--- Data extract Enclosed Below ---

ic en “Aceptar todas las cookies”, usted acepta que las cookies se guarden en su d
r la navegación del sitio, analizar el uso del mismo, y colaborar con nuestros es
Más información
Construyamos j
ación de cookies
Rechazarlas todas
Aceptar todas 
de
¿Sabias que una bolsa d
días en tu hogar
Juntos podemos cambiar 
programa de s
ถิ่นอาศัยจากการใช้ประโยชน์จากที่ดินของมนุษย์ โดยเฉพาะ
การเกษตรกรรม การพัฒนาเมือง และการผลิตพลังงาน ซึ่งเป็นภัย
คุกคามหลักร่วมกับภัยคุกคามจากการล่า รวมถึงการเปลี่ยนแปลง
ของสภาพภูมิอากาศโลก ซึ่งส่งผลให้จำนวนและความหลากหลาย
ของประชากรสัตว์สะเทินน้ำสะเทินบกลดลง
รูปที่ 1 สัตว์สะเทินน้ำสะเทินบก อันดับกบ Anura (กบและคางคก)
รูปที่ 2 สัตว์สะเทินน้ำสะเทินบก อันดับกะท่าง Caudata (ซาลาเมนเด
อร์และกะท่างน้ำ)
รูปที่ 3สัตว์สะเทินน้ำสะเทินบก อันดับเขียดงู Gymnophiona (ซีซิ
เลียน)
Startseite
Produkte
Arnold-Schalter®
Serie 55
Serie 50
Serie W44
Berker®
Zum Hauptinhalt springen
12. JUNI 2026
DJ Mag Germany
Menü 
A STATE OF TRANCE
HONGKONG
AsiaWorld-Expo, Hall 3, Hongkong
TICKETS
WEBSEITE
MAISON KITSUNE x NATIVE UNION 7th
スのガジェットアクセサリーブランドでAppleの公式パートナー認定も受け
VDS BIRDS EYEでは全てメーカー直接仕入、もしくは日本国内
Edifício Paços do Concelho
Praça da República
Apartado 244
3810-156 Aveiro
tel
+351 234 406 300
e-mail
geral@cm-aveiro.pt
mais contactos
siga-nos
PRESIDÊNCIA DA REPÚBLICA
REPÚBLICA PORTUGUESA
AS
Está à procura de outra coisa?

--- End of Enclosed Data extract ---

(The problem) Every single line of the data above must be set down again exactly.

(Output for this task)
ic en “Aceptar todas las cookies”, usted acepta que las cookies se guarden en su d
r la navegación del sitio, analizar el uso del mismo, y colaborar con nuestros es
Más información
Construyamos j
ación de cookies
Rechazarlas todas
Aceptar todas 
de
¿Sabias que una bolsa d
días en tu hogar
Juntos podemos cambiar 
programa de s
ถิ่นอาศัยจากการใช้ประโยชน์จากที่ดินของมนุษย์ โดยเฉพาะ
การเกษตรกรรม การพัฒนาเมือง และการผลิตพลังงาน ซึ่งเป็นภัย
คุกคามหลักร่วมกับภัยคุกคามจากการล่า รวมถึงการเปลี่ยนแปลง
ของสภาพภูมิอากาศโลก ซึ่งส่งผลให้จำนวนและความหลากหลาย
ของประชากรสัตว์สะเทินน้ำสะเทินบกลดลง
รูปที่ 1 สัตว์สะเทินน้ำสะเทินบก อันดับกบ Anura (กบและคางคก)
รูปที่ 2 สัตว์สะเทินน้ำสะเทินบก อันดับกะท่าง Caudata (ซาลาเมนเด
อร์และกะท่างน้ำ)
รูปที่ 3สัตว์สะเทินน้ำสะเทินบก อันดับเขียดงู Gymnophiona (ซีซิ
เลียน)
Startseite
Produkte
Arnold-Schalter®
Serie 55
Serie 50
Serie W44
Berker®
Zum Hauptinhalt springen
12. JUNI 2026
DJ Mag Germany
Menü 
A STATE OF TRANCE
HONGKONG
AsiaWorld-Expo, Hall 3, Hongkong
TICKETS
WEBSEITE
MAISON KITSUNE x NATIVE UNION 7th
スのガジェットアクセサリーブランドでAppleの公式パートナー認定も受け
VDS BIRDS EYEでは全てメーカー直接仕入、もしくは日本国内
Edifício Paços do Concelho
Praça da República
Apartado 244
3810-156 Aveiro
tel
+351 234 406 300
e-mail
geral@cm-aveiro.pt
mais contactos
siga-nos
PRESIDÊNCIA DA REPÚBLICA
REPÚBLICA PORTUGUESA
AS
Está à procura de outra coisa?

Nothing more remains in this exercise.